Güncel Sendika Haberleri

04 Eylül, 2013

III. DÖNEM V. BAŞKANLAR KURULUMUZU GERÇEKLEŞTİRDİK

III. Dönem V. Başkanlar Kurulumuz, 30-31 Ağustos tarihlerinde, Şube ve İl Temsilcilik Başkanlarımızın katılımıyla Ankara’da gerçekleştirildi.

Kurulda ülke gündemi, sendikal süreç, örgütlenme çalışmaları, eğitim-öğretim sistemine ilişkin sorunlar tartışılarak, aşağıda yer alan sonuç bildirgesi hazırlanmıştır.

 

3. DÖNEM 5. BAŞKANLAR KURULU (30-31 Ağustos 2013) SONUÇ BİLDİRGESİ 

 

SİYASAL SÜREÇ

Emperyalizm Kana Doymuyor

Emperyalizmin öncülüğünü yapan devletler, içine düştükleri ekonomik cendereden kurtulabilmek için yine savaş çığlıkları atıyor. 80’li yılların sonunda SSCB’nin çözülmesiyle birlikte dünya, tek kutuplu bir siyasi yapıya büründü. Bu gelişmeyle birlikte, özellikle enerji bölgelerinde yaşayan milyonlarca insan kan emici sömürücülerin ateş çemberine alındı. Emperyalizm kanlı elleriyle yarattığı uluslararası terör örgütleriyle, sınırlarını değiştirmeyi düşündüğü ülkelerde bir yandan siyasi ve ekonomik istikrarsızlık yaratırken, diğer yandan da huzurunu bozduğu toplumları etnik, dinsel ya da mezhepsel temelde bölerek, aynı kaderi paylaşan insanları birbirine boğazlatmaktadır.  Yugoslavya’da, Irak’ta, Libya’da uygulanan bu çirkin tezgah şimdi komşumuz Suriye’de uygulanmaktadır.
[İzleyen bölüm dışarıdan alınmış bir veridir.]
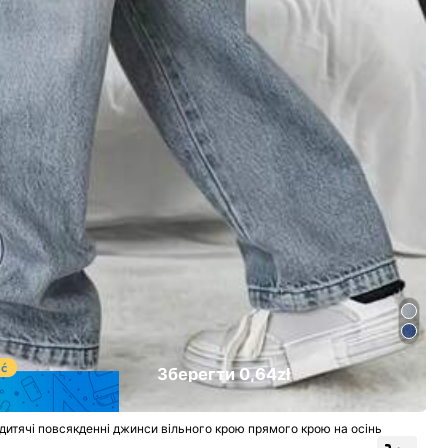
Зберегти 0,64zł
і дитячі повсякденні джинси вільного крою прямого крою на осінь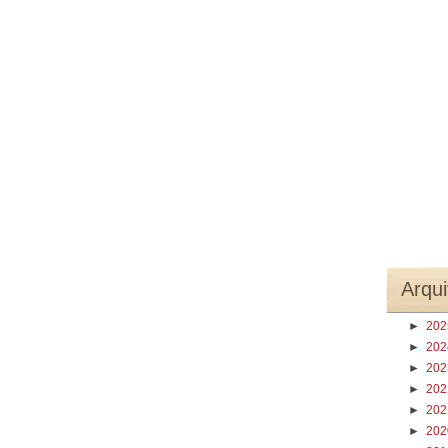
Arqui
►
20
►
20
►
20
►
20
►
20
►
20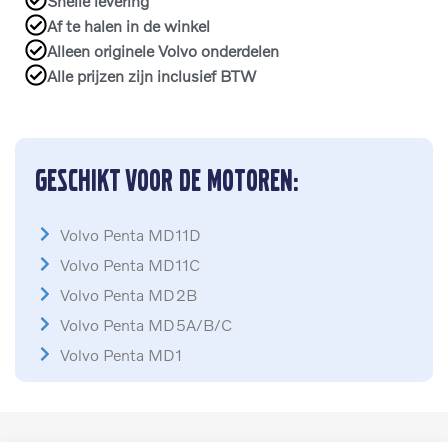
Snelle levering
Af te halen in de winkel
Alleen originele Volvo onderdelen
Alle prijzen zijn inclusief BTW
Geschikt voor de motoren:
Volvo Penta MD11D
Volvo Penta MD11C
Volvo Penta MD2B
Volvo Penta MD5A/B/C
Volvo Penta MD1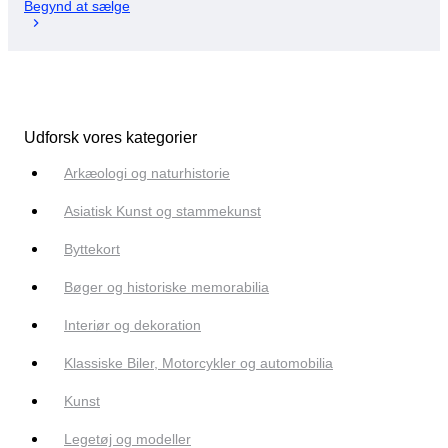
Begynd at sælge
Udforsk vores kategorier
Arkæologi og naturhistorie
Asiatisk Kunst og stammekunst
Byttekort
Bøger og historiske memorabilia
Interiør og dekoration
Klassiske Biler, Motorcykler og automobilia
Kunst
Legetøj og modeller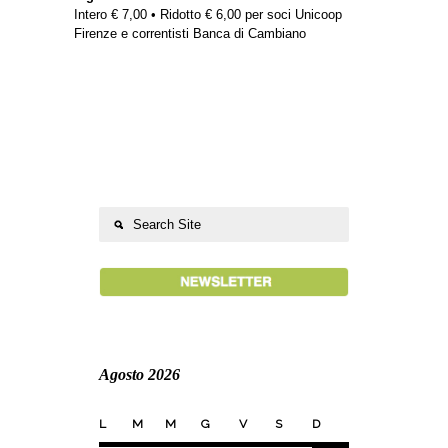
Intero € 7,00 • Ridotto € 6,00 per soci Unicoop
Firenze e correntisti Banca di Cambiano
Agosto 2026
L
M
M
G
V
S
D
Kanlı siyaseti teşhir edecek toplumsal arayışlara hayat verecek ulus ve sınıf bilinci ise aynı güçler tarafından sistematik uygulamalarla hızla aşındırılıyor. Yandaş medya aracılığıyla bu kanlı siyaset haklı çıkarılmaya çalışılıyor.   

Dünya Barış Arayışının Sembolü Atatürk’ün Kurduğu Cumhuriyetin Başbakanı, Savaşı Körükleyerek Ulusumuzun Yüzünü Kızartıyor  

Emperyalist sömürü siyasetinin kurumsal unsurlarının başında gelen Büyük Ortadoğu Projesinin eşbaşkanlığını yürüten Başbakan Recep Tayyip ERDOĞAN ise işgal ettiği koltuğun tüm dünya halkları için barışı temsil ettiğini göz ardı edip küresel güçlere hizmet ederek ulusumuzun yüzünü kızartıyor. AKP iktidarı, Suriye’yi kana bulayan terör örgütlerine açık devlet desteği vererek teröristleri ülkemizde barındırıyor. Komşu Suriye’de akan kanı daha da şiddetlendiren bu sorumsuz yaklaşım kendi yurttaşlarımızın canına da mal olmaktadır. Yakın zamana kadar komşularla sıfır sorun palavrasıyla oy toplayan AKP siyaseti, bugün komşularını yok ederek kanını emmeye çalışan küresel sermayenin maşalığını yapmaktadır. Dünün AB’ye karşı “İslam Ortak Pazarı” savunucularının, bugün ABD ve AB’nin taşeronluğunu üstlenerek Müslüman kanı dökülmesine destek vermeleri, yaşadığımız tarihsel musibettir. Dünyanın ilk anti-emperyalist ulusal kurtuluş savaşını yapmış, tüm mazlum uluslara bağımsızlık kapılarını açmış bir ülke olan Türkiye, bugün ise mazlum uluslara silah doğrultanlarla aynı safta yer alan bir siyasal iktidar tarafından yönetilmektedir.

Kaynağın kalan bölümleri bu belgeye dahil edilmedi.